▶ Material shown
'''
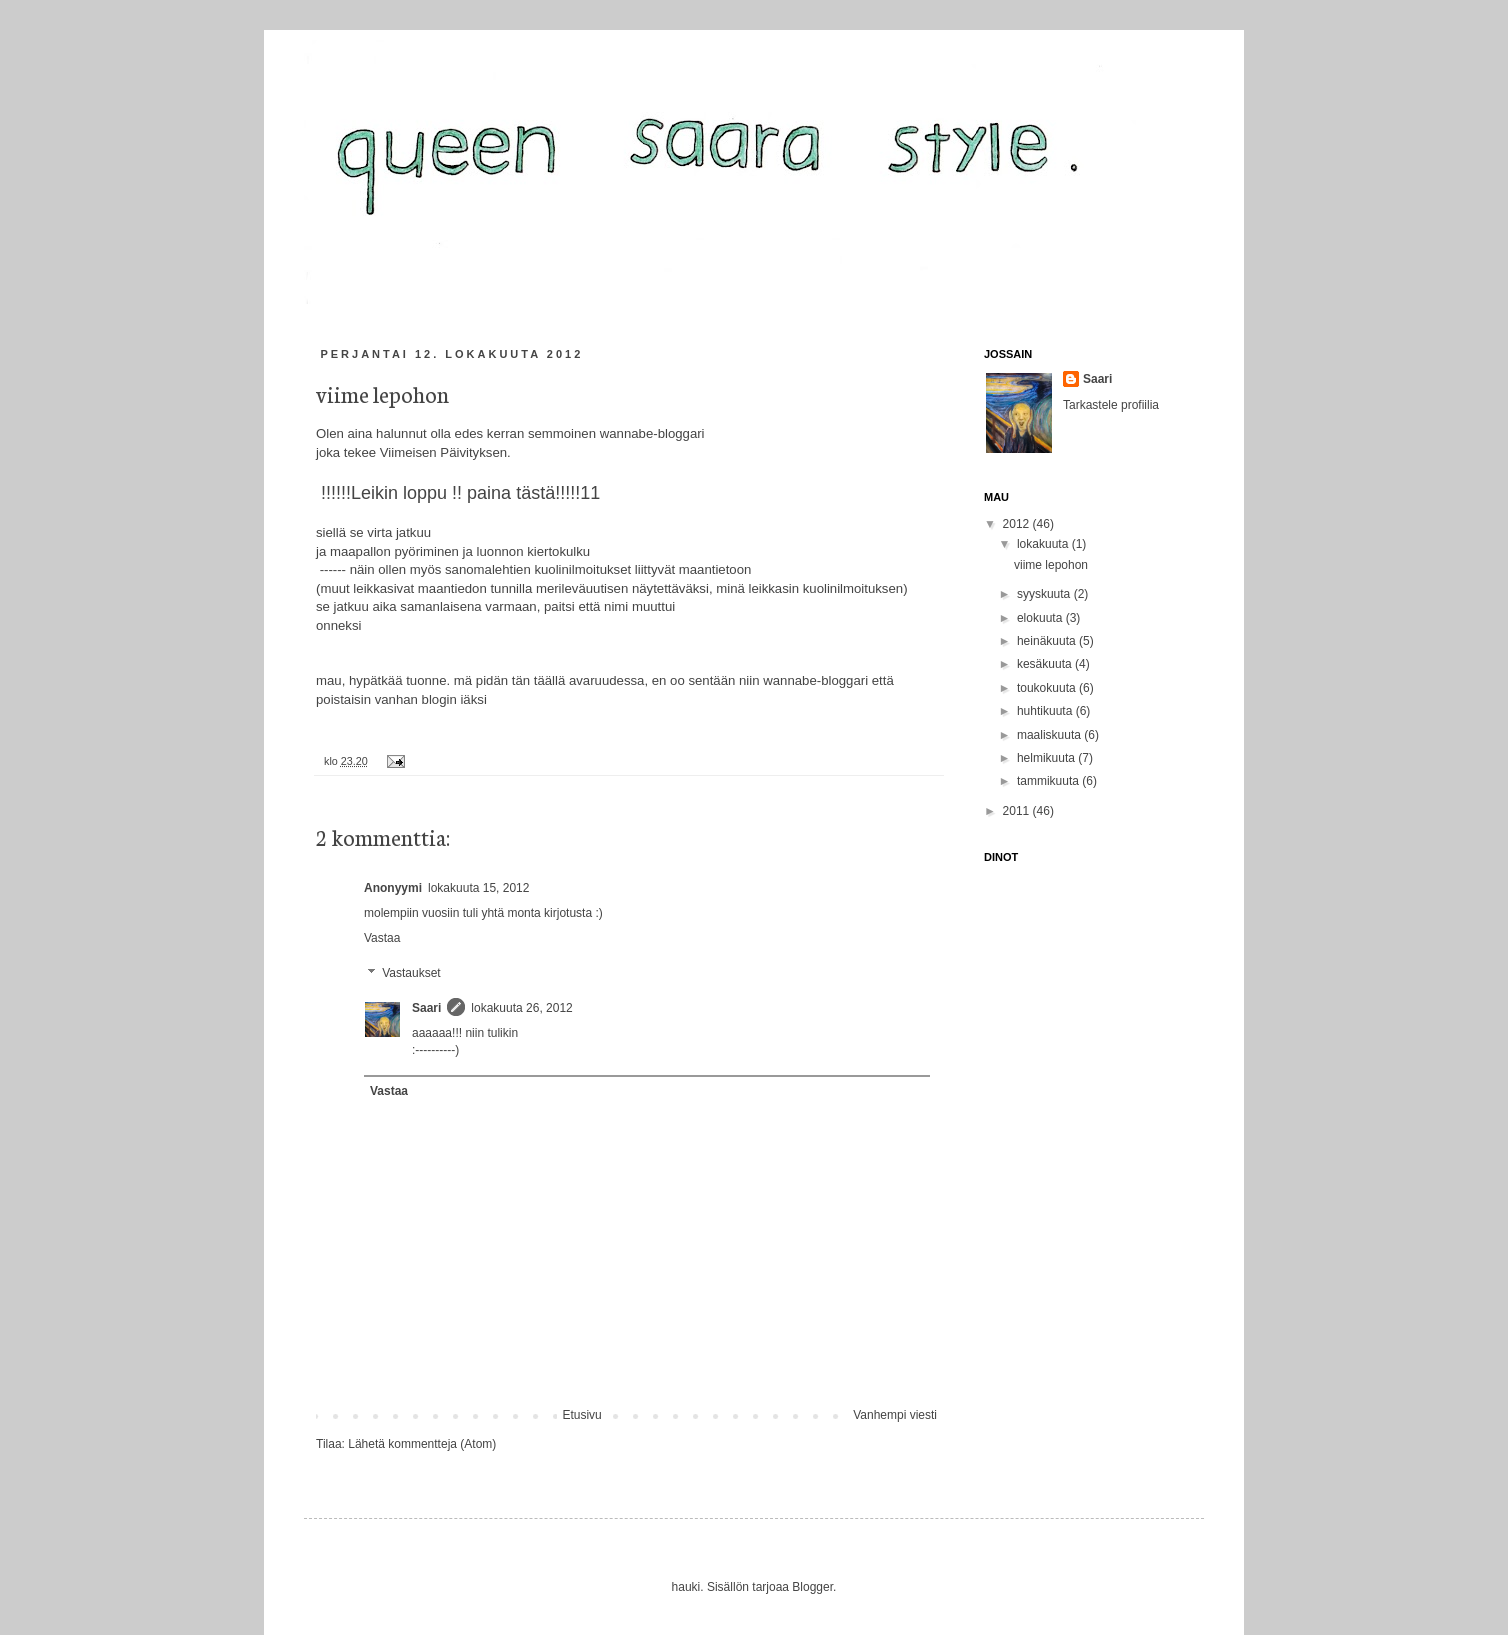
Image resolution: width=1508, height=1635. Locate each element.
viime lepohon (1051, 565)
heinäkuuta (1048, 641)
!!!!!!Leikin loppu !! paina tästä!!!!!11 (458, 493)
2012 (1018, 524)
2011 (1018, 811)
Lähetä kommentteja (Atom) (422, 1444)
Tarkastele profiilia (1111, 405)
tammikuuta (1049, 781)
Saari (426, 1008)
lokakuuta (1044, 544)
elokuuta (1041, 618)
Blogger (812, 1587)
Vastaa (382, 938)
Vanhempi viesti (895, 1415)
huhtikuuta (1046, 711)
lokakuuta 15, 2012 (478, 888)
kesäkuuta (1046, 664)
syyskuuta (1045, 594)
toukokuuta (1048, 688)
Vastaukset (411, 973)
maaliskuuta (1050, 735)
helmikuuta (1047, 758)
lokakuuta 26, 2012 (521, 1008)
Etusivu (581, 1415)
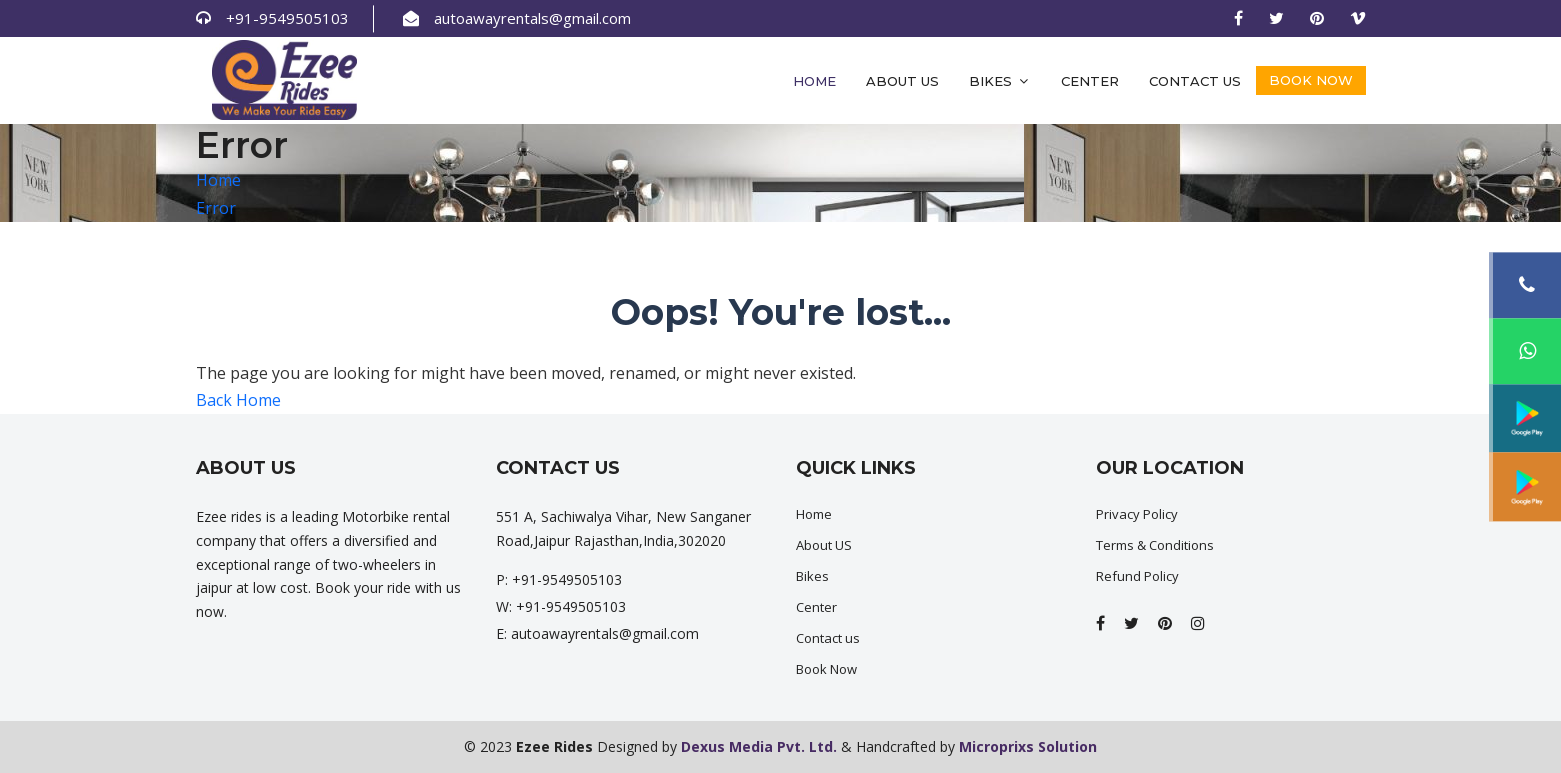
'''
▶ Your assignment
Pictures are not part of the copy. Extract exactly the lines from the line containing "kesäkuuta (1046, 664)" through the final line of the entries above, both included.

▶ Answer below
kesäkuuta (1046, 664)
syyskuuta (1045, 594)
toukokuuta (1048, 688)
Vastaukset (411, 973)
maaliskuuta (1050, 735)
helmikuuta (1047, 758)
lokakuuta 26, 2012 (521, 1008)
Etusivu (581, 1415)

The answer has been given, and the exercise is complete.